→ **BRIEF**: Below are entries. Pull out all lines containing "create".

→ **Page layout parsing data**:
——————

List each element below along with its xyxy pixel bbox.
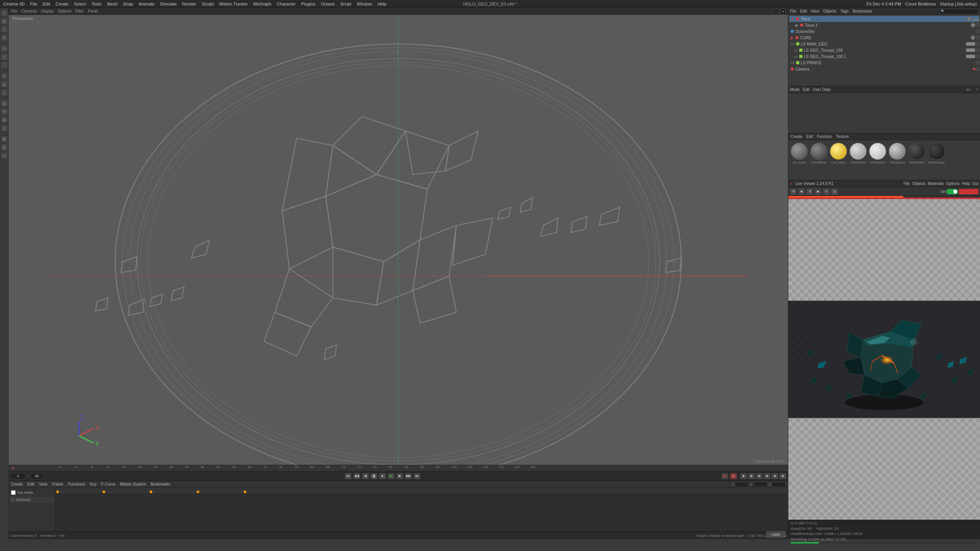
mat-item-6[interactable]: OctrGlossv (908, 143, 926, 164)
timeline-z-input[interactable] (772, 482, 786, 487)
lv-onoff-toggle[interactable] (946, 189, 958, 194)
timeline-menu-edit[interactable]: Edit (27, 482, 34, 486)
menu-create[interactable]: Create (56, 2, 69, 6)
attr-menu-userdata[interactable]: User Data (813, 87, 830, 92)
mat-menu-function[interactable]: Function (817, 134, 832, 139)
lv-btn-ipr[interactable]: ◎ (831, 188, 838, 195)
tool-null[interactable]: ⊗ (1, 144, 8, 151)
btn-timeline-extra6[interactable]: ■ (779, 473, 786, 479)
lv-menu-help[interactable]: Help (962, 181, 970, 186)
lv-menu-objects[interactable]: Objects (912, 181, 926, 186)
frame-end-input[interactable]: 96 (30, 473, 44, 479)
btn-play-reverse[interactable]: ◀▌ (370, 473, 377, 479)
obj-vis-torus[interactable]: ✓ (972, 17, 975, 20)
tool-camera[interactable]: ◫ (1, 100, 8, 107)
tool-knife[interactable]: ╲ (1, 89, 8, 96)
btn-timeline-extra5[interactable]: ■ (771, 473, 779, 479)
om-menu-bookmarks[interactable]: Bookmarks (853, 9, 872, 13)
btn-next-key[interactable]: ▶▶ (405, 473, 412, 479)
om-menu-edit[interactable]: Edit (800, 9, 807, 13)
lv-menu-gui[interactable]: Gui (972, 181, 978, 186)
timeline-y-input[interactable] (754, 482, 768, 487)
timeline-tracks-area[interactable] (56, 488, 788, 531)
menu-edit[interactable]: Edit (43, 2, 50, 6)
mat-item-5[interactable]: OctrSpecul (889, 143, 906, 164)
timeline-menu-key[interactable]: Key (90, 482, 96, 486)
timeline-menu-motionsystem[interactable]: Motion System (120, 482, 146, 486)
apply-button[interactable]: Apply (766, 531, 786, 538)
timeline-menu-view[interactable]: View (39, 482, 47, 486)
obj-vis-camera[interactable] (976, 67, 979, 71)
menu-sculpt[interactable]: Sculpt (202, 2, 214, 6)
obj-row-geo-100[interactable]: LS LS GEO_Thruast_100.1 (789, 53, 979, 60)
obj-row-torus[interactable]: ▼ Torus ✓ ✓ (789, 16, 979, 22)
mat-item-3[interactable]: OctrDiffuse (849, 143, 867, 164)
lv-btn-play[interactable]: ▶ (815, 188, 822, 195)
mat-menu-create[interactable]: Create (791, 134, 802, 139)
om-menu-view[interactable]: View (811, 9, 819, 13)
obj-row-main-geo[interactable]: LS LS MAIN_GEO (789, 41, 979, 47)
btn-go-end[interactable]: ⏭ (414, 473, 421, 479)
menu-help[interactable]: Help (377, 2, 387, 6)
tool-rotate[interactable]: ↻ (1, 34, 8, 41)
viewport-close[interactable]: ✕ (780, 9, 786, 14)
mat-item-7[interactable]: OctrGossoy (928, 143, 945, 164)
obj-vis-prince[interactable] (976, 61, 979, 64)
om-search[interactable]: 🔍 (939, 9, 978, 14)
mat-item-4[interactable]: OctrSpecul (869, 143, 886, 164)
btn-auto-key[interactable]: A (730, 473, 737, 479)
menu-mesh[interactable]: Mesh (107, 2, 118, 6)
mat-item-2[interactable]: Cut_Indoc (830, 143, 847, 164)
viewport-tab-cameras[interactable]: Cameras (21, 9, 37, 13)
lv-btn-settings[interactable]: ⚙ (790, 188, 797, 195)
menu-script[interactable]: Script (340, 2, 351, 6)
tool-deformer[interactable]: ⊕ (1, 116, 8, 123)
tool-polygon[interactable]: ⬡ (1, 45, 8, 52)
mat-menu-edit[interactable]: Edit (806, 134, 813, 139)
menu-file[interactable]: File (30, 2, 37, 6)
menu-app[interactable]: Cinema 4D (3, 2, 25, 6)
obj-vis-geo-100[interactable] (976, 55, 979, 58)
timeline-menu-functions[interactable]: Functions (68, 482, 85, 486)
live-viewer-canvas[interactable] (788, 199, 980, 520)
obj-vis-octanesky[interactable] (976, 30, 979, 33)
menu-select[interactable]: Select (74, 2, 86, 6)
lv-menu-file[interactable]: File (904, 181, 910, 186)
lv-render-status[interactable] (959, 189, 978, 194)
tool-select[interactable]: ↖ (1, 9, 8, 16)
viewport-tab-panel[interactable]: Panel (88, 9, 98, 13)
current-frame-input[interactable]: 0 (10, 473, 26, 479)
btn-prev-key[interactable]: ◀◀ (353, 473, 360, 479)
attr-menu-mode[interactable]: Mode (790, 87, 800, 92)
menu-animate[interactable]: Animate (139, 2, 154, 6)
obj-vis-core[interactable] (976, 36, 979, 39)
menu-simulate[interactable]: Simulate (160, 2, 177, 6)
timeline-menu-bookmarks[interactable]: Bookmarks (151, 482, 171, 486)
timeline-x-input[interactable] (735, 482, 749, 487)
btn-stop[interactable]: ■ (379, 473, 386, 479)
btn-play[interactable]: ▶ (388, 473, 395, 479)
btn-timeline-extra3[interactable]: ■ (756, 473, 763, 479)
menu-character[interactable]: Character (277, 2, 296, 6)
menu-snap[interactable]: Snap (123, 2, 133, 6)
tool-array[interactable]: ⊞ (1, 136, 8, 143)
timeline-ruler[interactable]: ▼ 0 4 8 12 16 20 24 28 32 36 40 44 48 52 (9, 465, 788, 471)
obj-row-torus1[interactable]: ▶ Torus.1 (789, 22, 979, 28)
tool-point[interactable]: · (1, 62, 8, 69)
viewport-tab-file[interactable]: File (11, 9, 17, 13)
tool-scale[interactable]: ⤢ (1, 26, 8, 33)
lv-menu-options[interactable]: Options (946, 181, 959, 186)
timeline-menu-frame[interactable]: Frame (52, 482, 64, 486)
btn-go-start[interactable]: ⏮ (345, 473, 352, 479)
tool-move[interactable]: ✛ (1, 18, 8, 25)
obj-vis-geo-190[interactable] (976, 49, 979, 52)
lv-btn-stop[interactable]: ■ (798, 188, 805, 195)
timeline-menu-fcurve[interactable]: F-Curve (101, 482, 115, 486)
tool-light[interactable]: ☀ (1, 108, 8, 115)
menu-tools[interactable]: Tools (91, 2, 102, 6)
lv-menu-materials[interactable]: Materials (928, 181, 944, 186)
obj-row-geo-190[interactable]: LS LS GEO_Thruast_190 (789, 47, 979, 53)
mat-item-1[interactable]: OctrDiffuse (810, 143, 828, 164)
obj-vis-main-geo[interactable] (976, 42, 979, 45)
btn-timeline-extra4[interactable]: ■ (764, 473, 771, 479)
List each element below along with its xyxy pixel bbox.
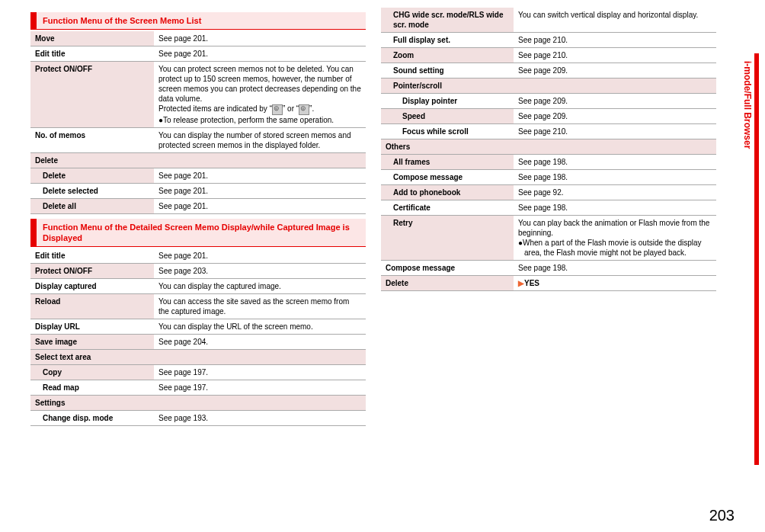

——————

→ **WRITTEN SOLUTION**:
menu-create[interactable]: Create (56, 2, 69, 6)
mat-menu-create[interactable]: Create (791, 134, 802, 139)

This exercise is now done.